Estas roupas vinham bem a calhar, porque naquela época, as moças e as senhoras não saiam tanto quanto se faz hoje. E para ir às ruas, era preciso usar sapatos de salto alto, com bolsa da mesma cor, e luvas de pelica. Afinal, estávamos nos anos dourados! A época da elegância e do glamour. Da inauguração de Brasília, com uma primeira dama superelegante, fina e atuante, Dona Sara Kubitschek.
Agora, o auge da realização das meninas, inclusive minha e de minha melhor amiga de infância, era usar o recém-lançado pó compacto do Avon e as colônias lançadas pela marca, que foram a mais pura novidade no comércio local. Ah! O aroma do pó compacto, sinto até hoje. Baton não usávamos, porque nossas mães não permitiam. Mas cheirar a Toque de Amor ou Topázio, era um prazer diário em nossas toilettes. Fazíamos “misan plus”, uns caracóis nos cabelos, que enrolávamos com grampos para dormir e na manhã seguinte, ao soltá-los, nos sentíamos belas princesas, prontas para dançar com os “pães”, ao som de Beto e seus Cometas, nos “Venha a Vontade” do Clube Curitibano – na linda Sede da Barão do Rio Branco – aos domingos a tarde.
E por último, não é possível esquecer da pior das proibições para todas as “moças direitas” de Curitiba, a qual todas nós nos impúnhamos, de passar pela Rua XV a pé, em frente ao Café Ouro Verde, onde os rapazes ficavam todos os fins de tarde. Por essa entre outras coisas, ali se oficializou a Boca Maldita, presidida por Anfrísio Siqueira, marido de minha professora de ballet no Curitibano, a Dona Teresa Siqueira, uma bonita argentina, do corpo de baile do Teatro Collon. A jovem que passasse por ali ficava “mal falada” como se dizia, uma vez que naquela esquina da Rua das Flores com Ermelino de Leão, todos os cavalheiros(?) comentavam sobre as moças e senhoras da cidade, exceto daquelas que mal saiam de casa sem a companhia do pai ou do marido. Até hoje, não passo por aquele lado da rua, porque a intervenção permaneceu.

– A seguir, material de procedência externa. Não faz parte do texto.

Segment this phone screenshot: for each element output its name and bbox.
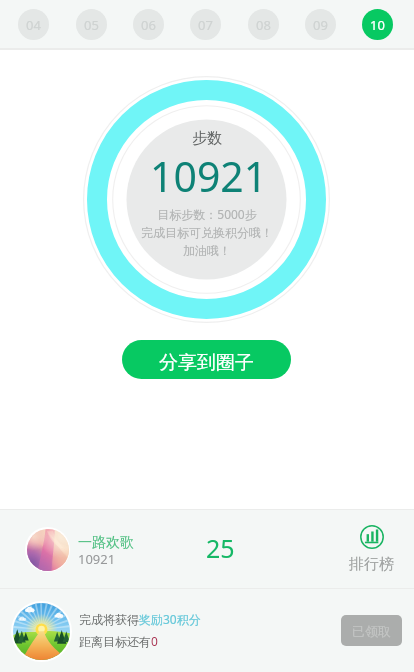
button[interactable]: 10 [349,0,406,48]
staticText: 05 [84,16,99,34]
staticText: 分享到圈子 [159,351,254,375]
staticText: 完成目标可兑换积分哦！ [141,225,273,240]
staticText: 25 [206,531,235,565]
button[interactable]: 08 [235,0,292,48]
staticText: 04 [26,16,41,34]
button[interactable]: 04 [5,0,62,48]
staticText: 一路欢歌 [78,534,134,552]
button[interactable]: 07 [177,0,234,48]
staticText: 10 [370,16,385,34]
staticText: 08 [256,16,271,34]
button[interactable]: 一路欢歌 [0,510,414,588]
staticText: 已领取 [352,623,391,639]
staticText: 排行榜 [349,555,394,574]
staticText: 距离目标还有0 [79,633,158,649]
staticText: 加油哦！ [183,243,231,258]
button[interactable]: 已领取 [341,615,402,646]
staticText: 步数 [192,129,222,148]
button[interactable]: 09 [292,0,349,48]
staticText: 09 [313,16,328,34]
staticText: 07 [198,16,213,34]
staticText: 目标步数：5000步 [157,206,257,222]
staticText: 完成将获得奖励30积分 [79,611,201,627]
staticText: 10921 [150,148,268,204]
staticText: 10921 [78,550,116,568]
staticText: 06 [141,16,156,34]
button[interactable]: 05 [63,0,120,48]
button[interactable]: 06 [120,0,177,48]
button[interactable]: 排行榜 [348,525,395,574]
button[interactable]: 分享到圈子 [122,340,291,379]
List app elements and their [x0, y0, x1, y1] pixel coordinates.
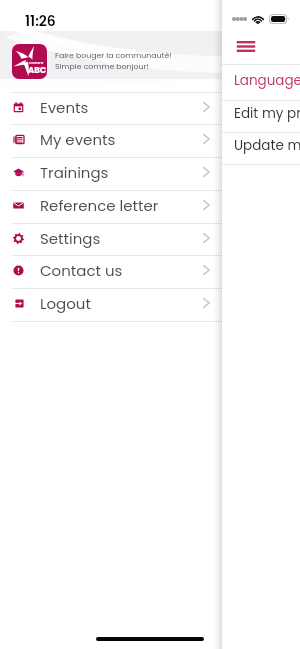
staticText: Trainings: [40, 162, 109, 183]
staticText: Update my password: [234, 136, 300, 155]
staticText: Logout: [40, 293, 91, 314]
button[interactable]: Trainings: [0, 156, 222, 188]
staticText: Events: [40, 97, 89, 118]
button[interactable]: Logout: [0, 287, 222, 319]
staticText: Faire bouger la communauté!: [55, 50, 172, 61]
staticText: Reference letter: [40, 195, 159, 216]
staticText: Simple comme bonjour!: [55, 61, 149, 72]
button[interactable]: Update my password: [222, 133, 300, 158]
button[interactable]: Open navigation menu: [234, 35, 258, 57]
button[interactable]: Reference letter: [0, 189, 222, 221]
staticText: Contact us: [40, 260, 123, 281]
staticText: 11:26: [25, 11, 56, 31]
button[interactable]: Events: [0, 91, 222, 123]
button[interactable]: Settings: [0, 222, 222, 254]
staticText: Language: [234, 71, 300, 90]
button[interactable]: My events: [0, 123, 222, 155]
button[interactable]: Language: [222, 65, 300, 95]
staticText: Edit my profile: [234, 104, 300, 123]
staticText: Centre: [29, 60, 44, 66]
button[interactable]: Edit my profile: [222, 101, 300, 126]
staticText: Settings: [40, 228, 101, 249]
button[interactable]: Contact us: [0, 254, 222, 286]
staticText: ABC: [28, 64, 47, 76]
staticText: My events: [40, 129, 116, 150]
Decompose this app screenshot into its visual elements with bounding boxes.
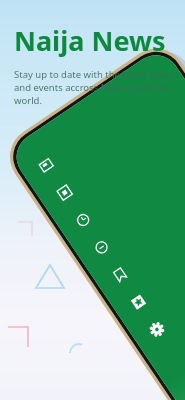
staticText: Naija News [14, 22, 166, 59]
button[interactable]: App preview [0, 0, 185, 400]
staticText: Stay up to date with the latest news and… [14, 68, 175, 107]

Tempos difíceis para nós, as mocinhas de Curitiba. Mas repleto de romantismo!

*Leomar Marchesini é professora universitária, fundadora e gestora há 20 anos do Serviço de Inclusão e Atendimento aos Alunos com Necessidades Educacionais (SIANEE) do Centro Universitário Internacional Uninter. Formada em Psicologia, tem pós-graduação em Psicodrama Pedagógico e em Metodologias Inovadoras Aplicadas a Educação.